I Love My Job; And We’re Hiring

    YAP Sullivan County staff members: Program Director Sarah March, Intensive Family Coordinator Olyvia Talmadge, Administrative Manager Mallory Ruiz, Intensive Family Coordinator Brian Russell

    Reprinted from The Sullivan County Child Care Council Summer Newsletter   By Youth Advocate Programs (YAP), Inc. Program Director Sarah March Vasquez

    Sullivan County, NY — When anyone asks me about my job the first thing, I always say is that we’re hiring! The work that we do at Youth Advocate Programs (YAP), Inc. is rewarding and so meaningful. The need has never been greater for the work that we do.

    YAP is a 47-year-old national nonprofit in 33 states and the District of Columbia serving nearly 150 communities, including Sullivan County. The organization is unique, partnering with youth justice, child welfare, behavioral health, and other systems to provide safe, effective community-based alternatives to incarcerating young people or placing them in congregate care facilities.

    When you work with YAP, you are working with the children and their families in the community that we live in. YAP’s services adhere to an evidence-based model that includes hiring neighborhood-based Advocates and/or behavioral health professionals who provide mobile services. We receive training that empowers us with tools to meet program professionals where they are, to see their strengths and to connect them with individualized tools to set and achieve positive goals.

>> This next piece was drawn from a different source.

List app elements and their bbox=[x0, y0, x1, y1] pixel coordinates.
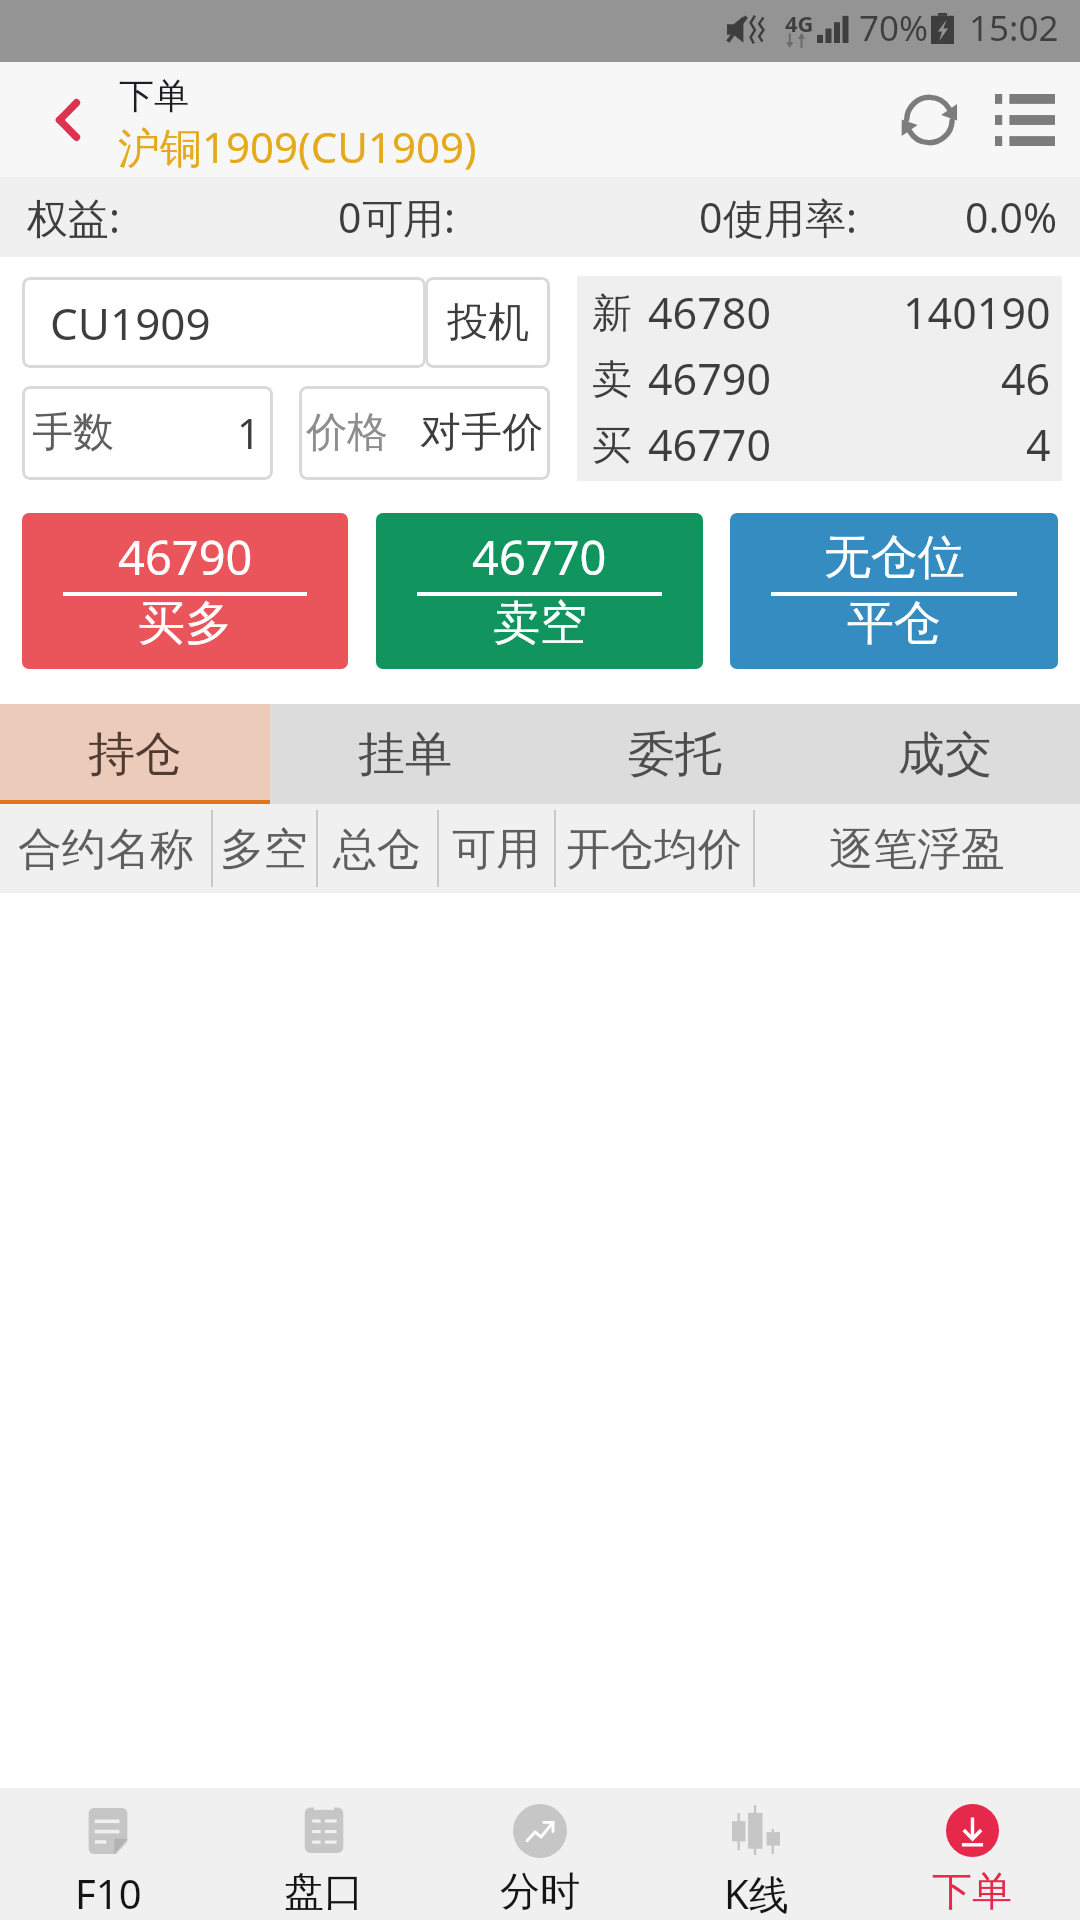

    As a YAP Advocate, you work with program participants one-to-one and help to make a difference in their lives. The people we work with have often been let down and appreciate having someone that they count on to serve as a role model, and to empower them with tools to succeed in life and give back to their communities. We understand that many of the children and families in our programs have had numerous service providers in and out of their lives and that it often takes time for them to really start to trust us and open up. But once they do, it’s a beautiful thing.

    Sullivan County, NY YAP Program Director Sarah March Vasquez

    Before his promotion to a national leadership position with the organization, the previous Sullivan County YAP program director, Carl Graham, had been working with this organization for almost 22 years. YAP is not a place that’s easy to leave. Speaking personally, it gives you purpose. I was the kind of child growing up who could have really used an Advocate, but unfortunately did not have one. Working here gives me the opportunity to help kids and share my experiences and to show them that there is a better way of life and that if you work hard enough, with the right support, you can do anything that you set your mind to. When a child can relate to you and sees that you have been where they are it allows them to start to trust you and to open to you.

    We had a participant who had been in the foster care system and was back home with her mother on a trial basis. She wanted nothing to do with anyone in the program and had no interest in anything that we had to offer. From a very young age she was taught not to trust anyone, that no one really wants to help you and that you don’t talk about anything that goes on in the home or with your family. But we didn’t give up we kept trying and kept working to show this participant that we were not going anywhere and that when we say we want to help in anyway that we can, we mean it. She started to come around but was still very closed off.

    She ended up moving out of her mother’s home and getting pregnant while in the program. As her YAP Advocate, I promised her that I would be there for her every step of the way and that’s exactly what I did. I worked with her to prepare for the baby by going over safety, birthing plans, plans for after the baby is born and so on. The same participant who wanted nothing to do with us was now inviting me to her anatomy scan to learn the baby’s gender.

    We also had two siblings in our program.  When we first started working with these children, they struggled with being respectful and taking care of themselves or their belongings. They were both failing school and barely going and spent a lot of time on their own, doing whatever they wanted. We worked with this family for almost two years, and the children and parents are now doing amazing. The students are both on honor roll in school, attending school daily, and showing respect for themselves and others. They are focusing on their goals that we helped them set and are working towards them every day. Their behavior has improved tremendously. These two children now see that they are worth it and all it took was someone believing in them and their family.

    Another program participant came to us on probation and was looking at jail time. He told us he was simply following in the footsteps of his family and was doing the only thing that he ever knew. When we first started working with this youth, he told me that there was no reason to shower or brush his teeth. He was violating his probation constantly, was not attending school and did not care about what the consequences were going to be. In this case, we learned that it was not so much that he did not want to do the right thing or that he did not want to not take care of himself, it was that no one ever showed him or taught him how to and that’s where we came in. By the end of the two years that he was in YAP, he had successfully completed probation, was attending school and was on track to graduate, and was offered a scholarship to a technical school in New York City. He was taking care of himself: showering daily, brushing his teeth, and washing his clothes.

    Every time a YAP participant’s service period is ending, I tell them that just because they will not technically be in the program anymore doesn’t mean we won’t still be there for them. I tell them they can still reach out to me at any time. So many of the children and even families that my colleagues and I have worked with still reach out to just to check in from time to time. Working at YAP and helping children is my passion and if I can make even the slightest difference in someone’s life then I am doing my job. I am a strong believer that everyone deserves a second chance.